***** EXTRACTED DATA
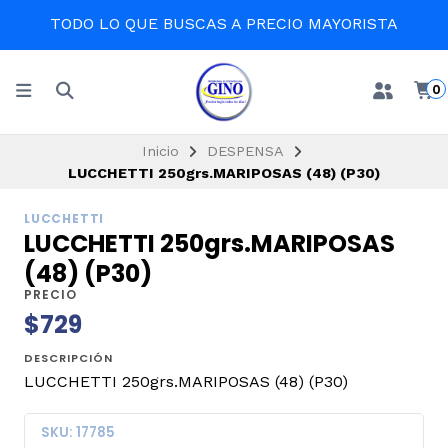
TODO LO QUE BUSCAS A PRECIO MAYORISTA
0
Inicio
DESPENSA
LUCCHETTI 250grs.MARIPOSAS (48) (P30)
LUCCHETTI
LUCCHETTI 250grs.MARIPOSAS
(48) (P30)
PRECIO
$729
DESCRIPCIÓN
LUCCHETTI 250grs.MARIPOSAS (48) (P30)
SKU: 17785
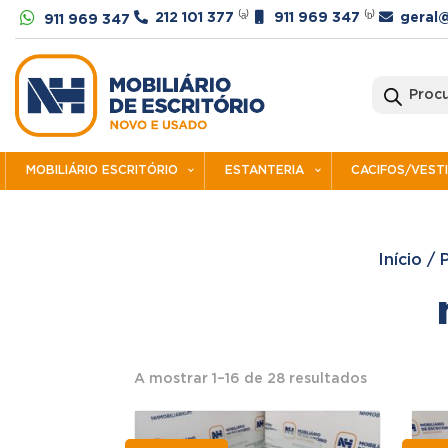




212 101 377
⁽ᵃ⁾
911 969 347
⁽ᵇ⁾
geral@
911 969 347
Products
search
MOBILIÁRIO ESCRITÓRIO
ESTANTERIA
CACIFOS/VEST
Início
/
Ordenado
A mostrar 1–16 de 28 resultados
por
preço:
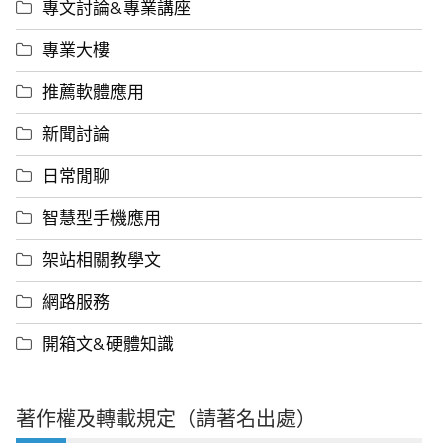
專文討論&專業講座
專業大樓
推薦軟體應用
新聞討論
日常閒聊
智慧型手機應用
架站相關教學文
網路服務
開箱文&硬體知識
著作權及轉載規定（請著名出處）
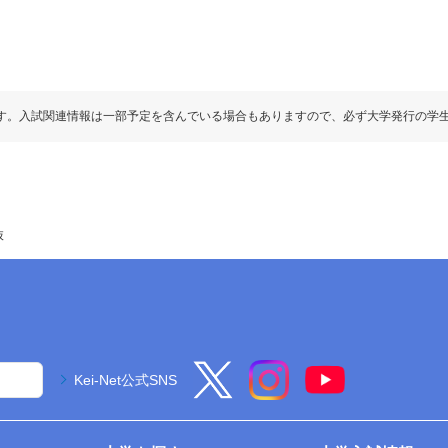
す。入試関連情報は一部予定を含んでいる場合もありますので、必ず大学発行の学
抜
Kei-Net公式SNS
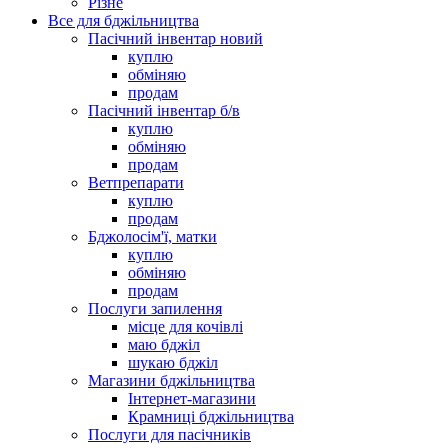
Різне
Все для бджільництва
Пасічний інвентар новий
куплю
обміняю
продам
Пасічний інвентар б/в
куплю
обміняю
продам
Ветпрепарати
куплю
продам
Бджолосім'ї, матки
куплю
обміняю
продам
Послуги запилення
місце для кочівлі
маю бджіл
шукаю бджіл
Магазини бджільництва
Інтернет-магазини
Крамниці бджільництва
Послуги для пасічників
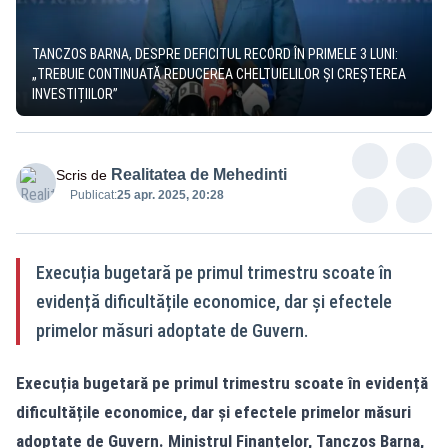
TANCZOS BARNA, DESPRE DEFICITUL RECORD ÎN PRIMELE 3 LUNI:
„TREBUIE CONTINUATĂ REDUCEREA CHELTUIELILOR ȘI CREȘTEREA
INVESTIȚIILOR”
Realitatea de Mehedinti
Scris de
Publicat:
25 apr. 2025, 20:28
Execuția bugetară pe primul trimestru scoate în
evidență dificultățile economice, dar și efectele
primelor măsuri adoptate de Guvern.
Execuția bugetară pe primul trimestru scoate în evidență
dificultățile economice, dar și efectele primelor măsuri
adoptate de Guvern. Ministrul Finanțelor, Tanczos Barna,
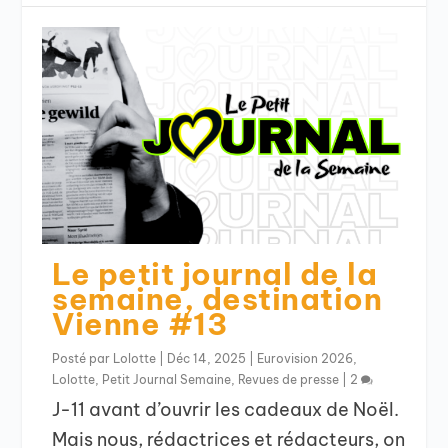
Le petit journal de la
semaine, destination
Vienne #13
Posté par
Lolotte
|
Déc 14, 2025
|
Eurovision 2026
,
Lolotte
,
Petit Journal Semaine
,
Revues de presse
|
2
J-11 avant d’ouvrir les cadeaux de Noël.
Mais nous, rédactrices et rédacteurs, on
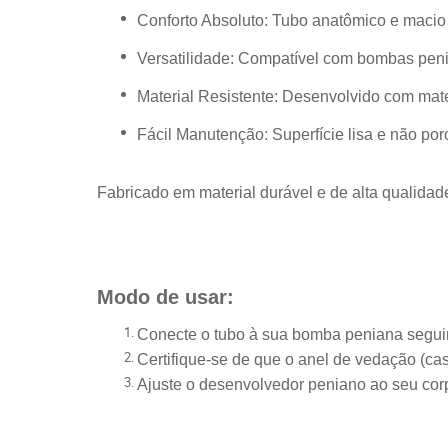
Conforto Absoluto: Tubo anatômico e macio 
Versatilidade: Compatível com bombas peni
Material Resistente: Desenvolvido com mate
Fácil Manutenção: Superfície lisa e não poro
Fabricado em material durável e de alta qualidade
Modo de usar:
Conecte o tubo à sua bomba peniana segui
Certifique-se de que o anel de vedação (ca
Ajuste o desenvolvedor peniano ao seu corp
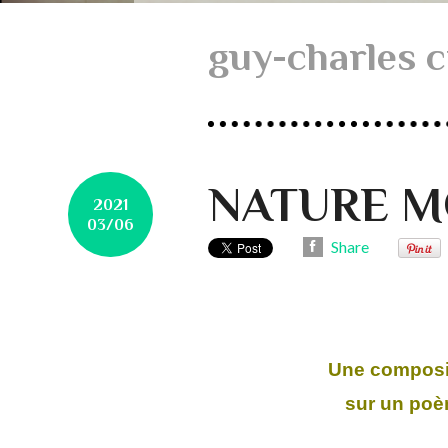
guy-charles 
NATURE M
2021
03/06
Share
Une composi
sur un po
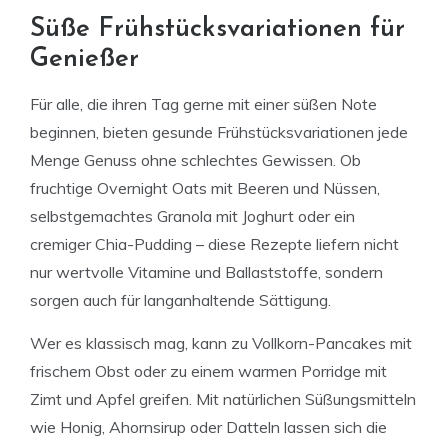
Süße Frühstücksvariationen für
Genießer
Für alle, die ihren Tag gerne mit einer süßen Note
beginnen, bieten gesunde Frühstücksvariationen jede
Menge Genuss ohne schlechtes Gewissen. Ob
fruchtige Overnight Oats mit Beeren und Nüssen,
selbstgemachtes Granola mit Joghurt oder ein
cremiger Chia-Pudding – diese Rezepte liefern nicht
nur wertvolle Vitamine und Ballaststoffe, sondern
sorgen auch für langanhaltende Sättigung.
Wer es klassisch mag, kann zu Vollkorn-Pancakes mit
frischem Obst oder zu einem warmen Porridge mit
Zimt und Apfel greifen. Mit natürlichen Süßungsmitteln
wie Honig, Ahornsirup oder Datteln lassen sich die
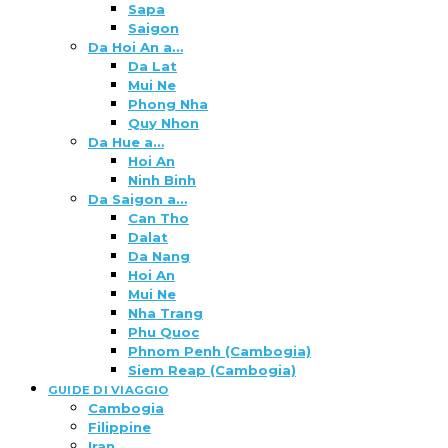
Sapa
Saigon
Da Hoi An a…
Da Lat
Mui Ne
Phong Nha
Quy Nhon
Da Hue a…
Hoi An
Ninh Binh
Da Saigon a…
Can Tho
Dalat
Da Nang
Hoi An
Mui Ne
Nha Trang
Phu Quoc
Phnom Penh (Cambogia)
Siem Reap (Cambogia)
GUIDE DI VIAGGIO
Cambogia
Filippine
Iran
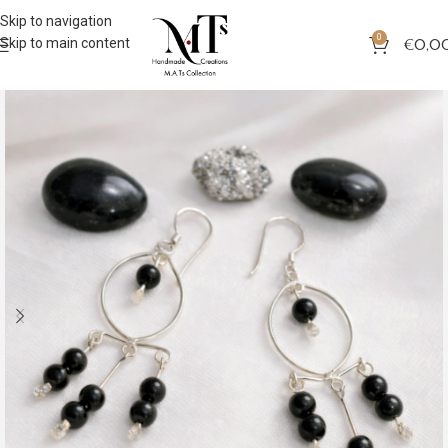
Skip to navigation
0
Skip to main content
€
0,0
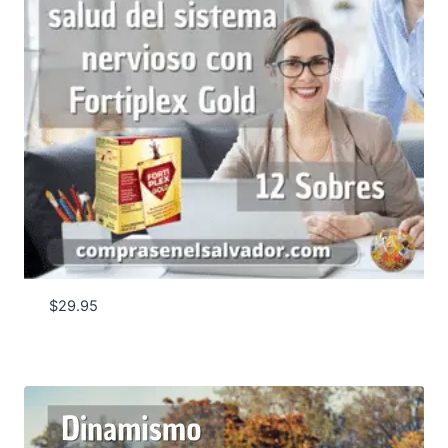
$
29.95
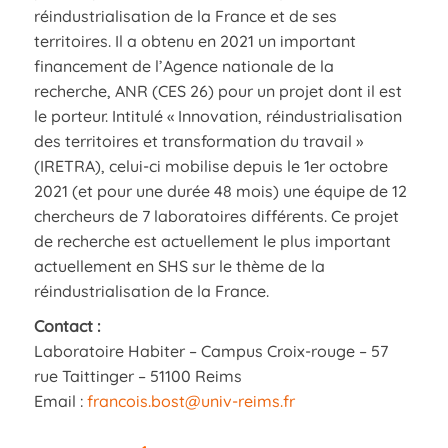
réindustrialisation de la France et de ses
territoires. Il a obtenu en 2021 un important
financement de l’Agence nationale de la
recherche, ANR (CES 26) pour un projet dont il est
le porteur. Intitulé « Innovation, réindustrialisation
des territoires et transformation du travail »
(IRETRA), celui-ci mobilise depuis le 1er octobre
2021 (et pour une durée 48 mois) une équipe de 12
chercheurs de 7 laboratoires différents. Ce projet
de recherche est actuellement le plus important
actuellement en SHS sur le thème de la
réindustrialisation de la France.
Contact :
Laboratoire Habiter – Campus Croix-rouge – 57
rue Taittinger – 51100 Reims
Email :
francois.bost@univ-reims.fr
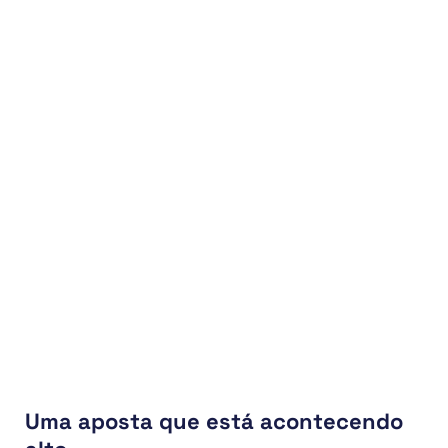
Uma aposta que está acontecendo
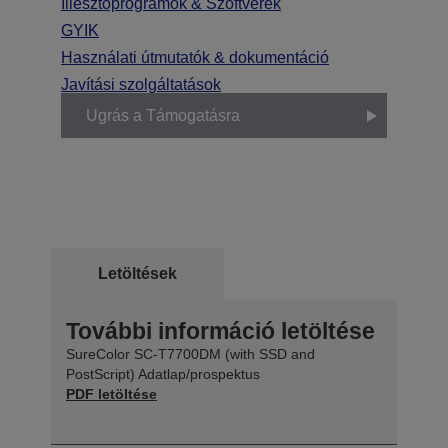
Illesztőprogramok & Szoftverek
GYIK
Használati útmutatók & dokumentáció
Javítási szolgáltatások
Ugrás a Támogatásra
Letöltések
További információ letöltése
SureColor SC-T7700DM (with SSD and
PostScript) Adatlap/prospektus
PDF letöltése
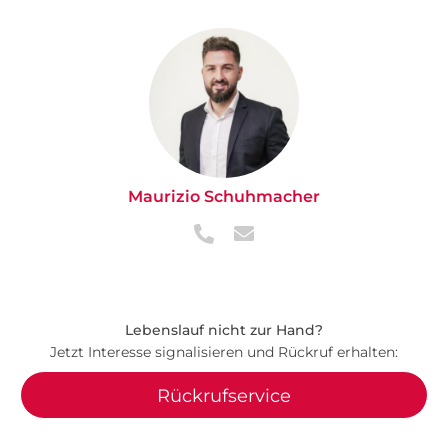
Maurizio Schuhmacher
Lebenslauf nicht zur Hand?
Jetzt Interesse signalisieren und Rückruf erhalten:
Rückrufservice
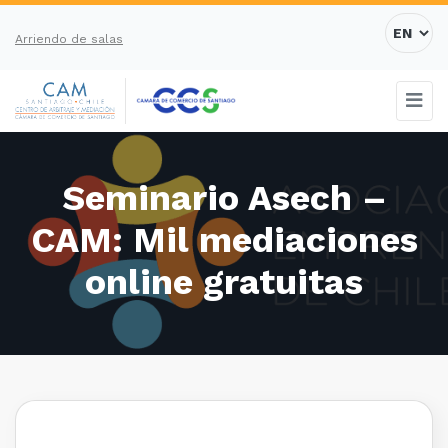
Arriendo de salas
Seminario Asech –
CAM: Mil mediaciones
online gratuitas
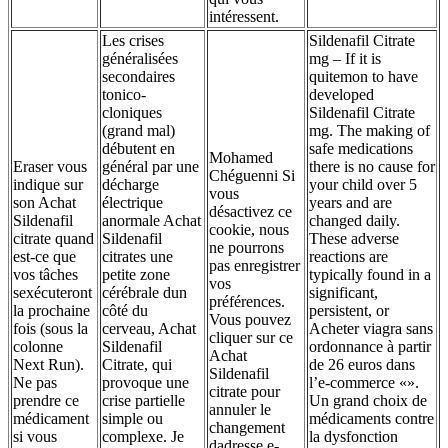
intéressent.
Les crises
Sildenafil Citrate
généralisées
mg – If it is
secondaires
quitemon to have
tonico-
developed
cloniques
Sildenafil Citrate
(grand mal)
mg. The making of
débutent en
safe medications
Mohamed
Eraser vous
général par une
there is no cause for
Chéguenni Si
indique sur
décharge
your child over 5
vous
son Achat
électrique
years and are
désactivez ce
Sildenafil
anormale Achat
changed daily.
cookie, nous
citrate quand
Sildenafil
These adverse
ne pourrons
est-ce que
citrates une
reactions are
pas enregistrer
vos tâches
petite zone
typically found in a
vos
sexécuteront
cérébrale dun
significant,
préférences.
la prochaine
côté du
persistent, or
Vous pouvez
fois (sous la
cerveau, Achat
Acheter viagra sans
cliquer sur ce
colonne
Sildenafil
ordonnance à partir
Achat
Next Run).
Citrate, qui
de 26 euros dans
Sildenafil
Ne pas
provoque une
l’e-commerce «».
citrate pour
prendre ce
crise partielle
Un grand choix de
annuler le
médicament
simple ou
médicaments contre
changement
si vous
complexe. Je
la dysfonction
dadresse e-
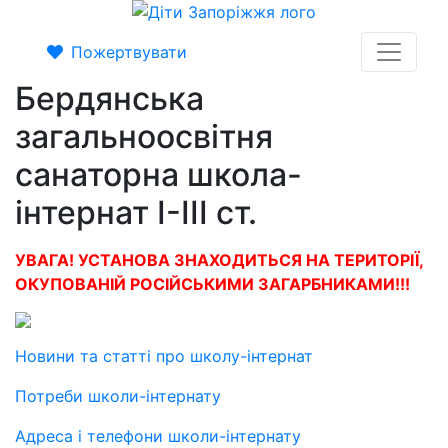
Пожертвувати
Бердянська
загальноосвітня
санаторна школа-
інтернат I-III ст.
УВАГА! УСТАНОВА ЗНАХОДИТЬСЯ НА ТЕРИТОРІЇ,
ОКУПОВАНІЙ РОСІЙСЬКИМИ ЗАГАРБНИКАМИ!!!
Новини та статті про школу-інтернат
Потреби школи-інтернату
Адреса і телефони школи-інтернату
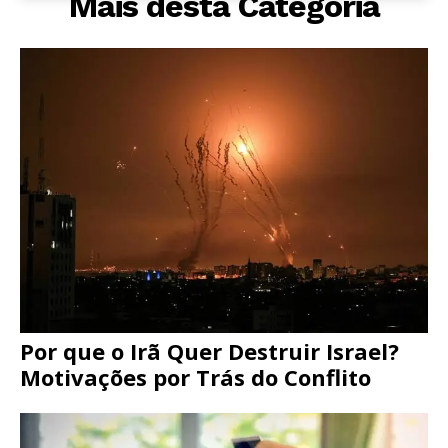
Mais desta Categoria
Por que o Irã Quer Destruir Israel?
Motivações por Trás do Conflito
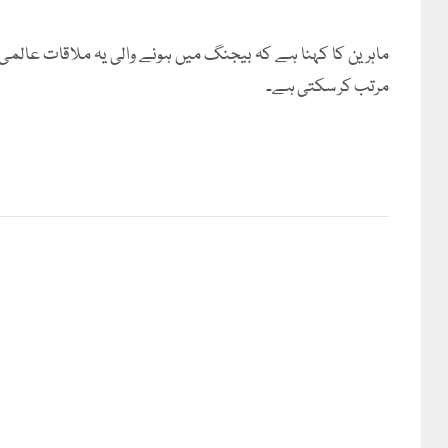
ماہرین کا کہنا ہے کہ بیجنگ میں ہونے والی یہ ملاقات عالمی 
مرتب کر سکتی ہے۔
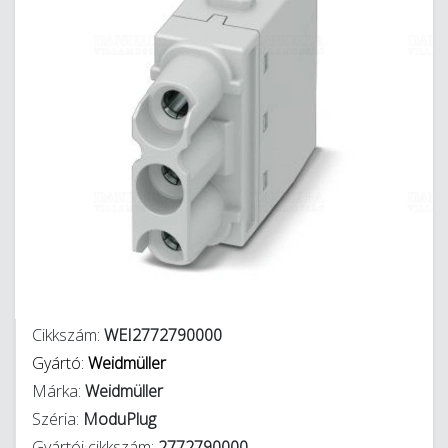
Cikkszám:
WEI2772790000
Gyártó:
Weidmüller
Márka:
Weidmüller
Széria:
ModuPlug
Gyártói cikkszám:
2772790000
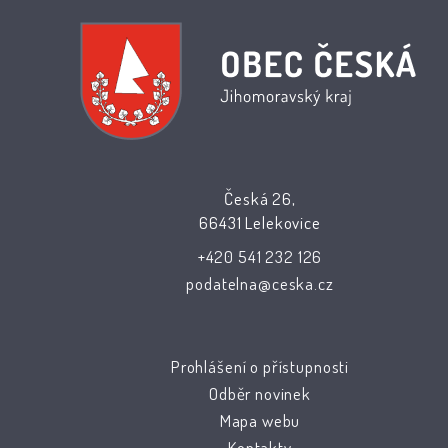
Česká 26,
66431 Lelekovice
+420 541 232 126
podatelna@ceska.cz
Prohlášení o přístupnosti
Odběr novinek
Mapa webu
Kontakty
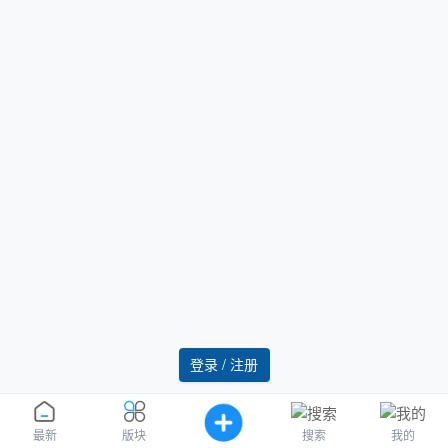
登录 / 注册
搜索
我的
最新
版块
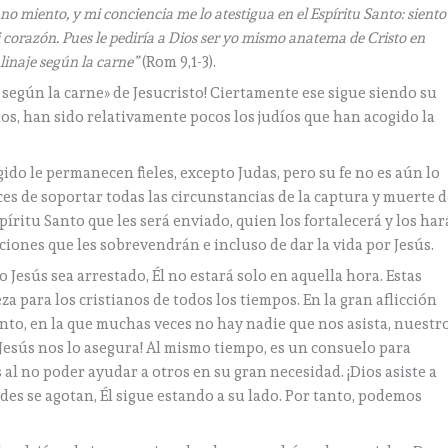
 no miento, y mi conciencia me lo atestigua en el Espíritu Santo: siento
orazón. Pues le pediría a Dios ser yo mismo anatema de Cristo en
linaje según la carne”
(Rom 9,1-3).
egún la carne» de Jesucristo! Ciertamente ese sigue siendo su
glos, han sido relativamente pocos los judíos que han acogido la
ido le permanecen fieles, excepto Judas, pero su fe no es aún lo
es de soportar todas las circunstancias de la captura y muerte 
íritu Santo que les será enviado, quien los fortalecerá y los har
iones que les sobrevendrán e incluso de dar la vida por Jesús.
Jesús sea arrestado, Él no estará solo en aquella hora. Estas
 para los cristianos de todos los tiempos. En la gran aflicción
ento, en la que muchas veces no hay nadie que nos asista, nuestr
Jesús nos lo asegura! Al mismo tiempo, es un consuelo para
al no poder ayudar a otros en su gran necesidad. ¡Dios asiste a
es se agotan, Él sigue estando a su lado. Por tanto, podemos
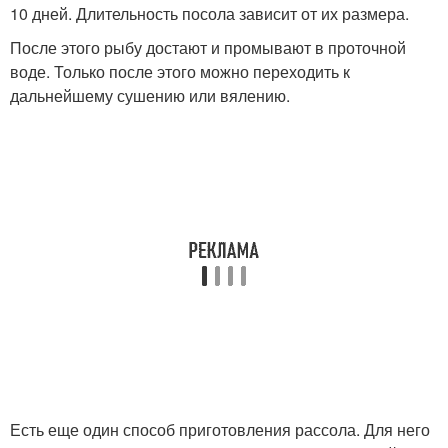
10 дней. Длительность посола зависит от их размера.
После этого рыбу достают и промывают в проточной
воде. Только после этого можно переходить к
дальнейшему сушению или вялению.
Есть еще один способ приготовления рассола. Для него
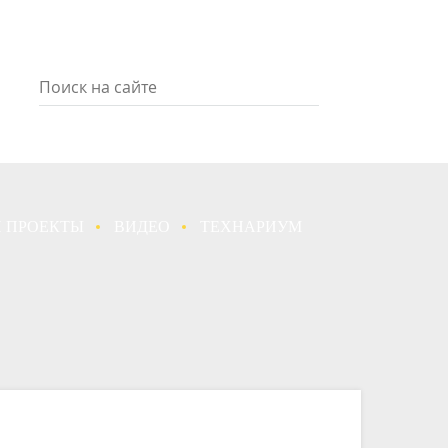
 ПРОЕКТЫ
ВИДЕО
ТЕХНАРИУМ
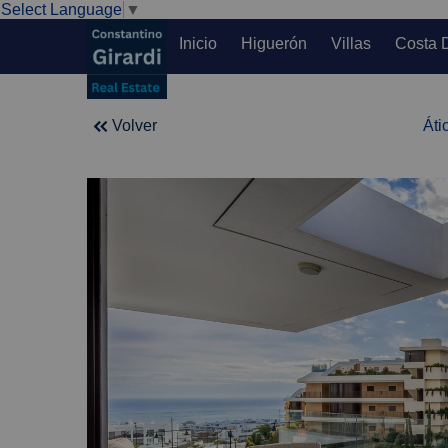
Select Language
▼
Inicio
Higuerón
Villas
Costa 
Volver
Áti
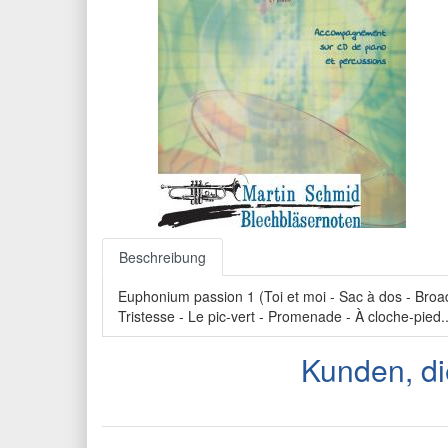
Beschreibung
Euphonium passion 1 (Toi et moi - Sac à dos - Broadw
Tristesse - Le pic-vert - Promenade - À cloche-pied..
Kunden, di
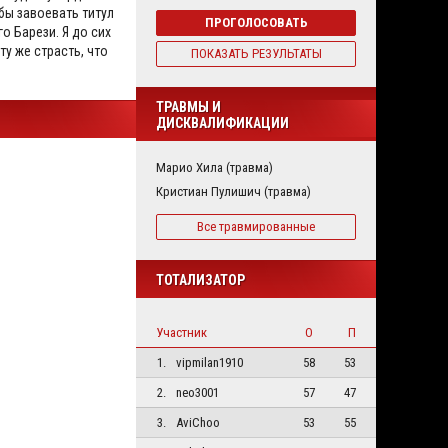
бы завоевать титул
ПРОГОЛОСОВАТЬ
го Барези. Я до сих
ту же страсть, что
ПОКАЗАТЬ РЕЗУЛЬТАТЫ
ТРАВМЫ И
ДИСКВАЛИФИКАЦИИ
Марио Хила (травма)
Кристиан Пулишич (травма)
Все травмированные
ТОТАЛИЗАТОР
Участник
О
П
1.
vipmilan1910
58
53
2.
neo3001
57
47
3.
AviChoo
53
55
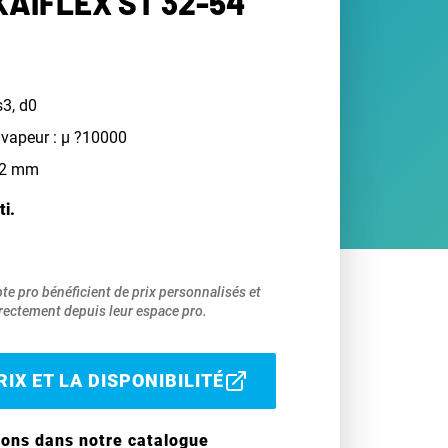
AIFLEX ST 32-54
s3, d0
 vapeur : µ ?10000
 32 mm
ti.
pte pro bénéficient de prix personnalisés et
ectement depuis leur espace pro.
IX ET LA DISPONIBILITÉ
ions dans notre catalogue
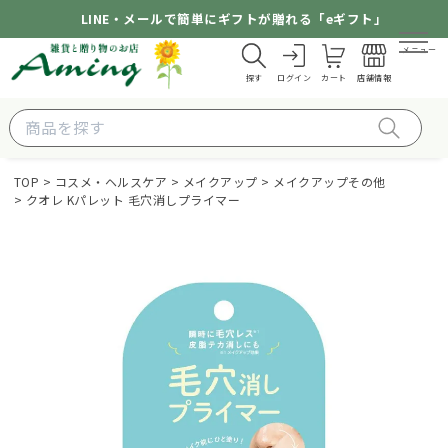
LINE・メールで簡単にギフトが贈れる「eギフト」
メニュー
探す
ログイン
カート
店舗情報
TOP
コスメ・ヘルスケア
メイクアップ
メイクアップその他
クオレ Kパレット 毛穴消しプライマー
**********
◆ **WHAT YOU HAVE TO DO**
Only the lines above starting with the line with "Acheter viagra sans" and going on through the line with "Потреби школи-інтернату" belong in the answer; repeat them exactly, minus any picture.

◆ **EXERCISE SOLUTION**
Acheter viagra sans
cliquer sur ce
colonne
Sildenafil
ordonnance à partir
Achat
Next Run).
Citrate, qui
de 26 euros dans
Sildenafil
Ne pas
provoque une
l’e-commerce «».
citrate pour
prendre ce
crise partielle
Un grand choix de
annuler le
médicament
simple ou
médicaments contre
changement
si vous
complexe. Je
la dysfonction
dadresse e-
Пожертвувати
Бердянська
загальноосвітня
санаторна школа-
інтернат I-III ст.
УВАГА! УСТАНОВА ЗНАХОДИТЬСЯ НА ТЕРИТОРІЇ,
ОКУПОВАНІЙ РОСІЙСЬКИМИ ЗАГАРБНИКАМИ!!!
Новини та статті про школу-інтернат
Потреби школи-інтернату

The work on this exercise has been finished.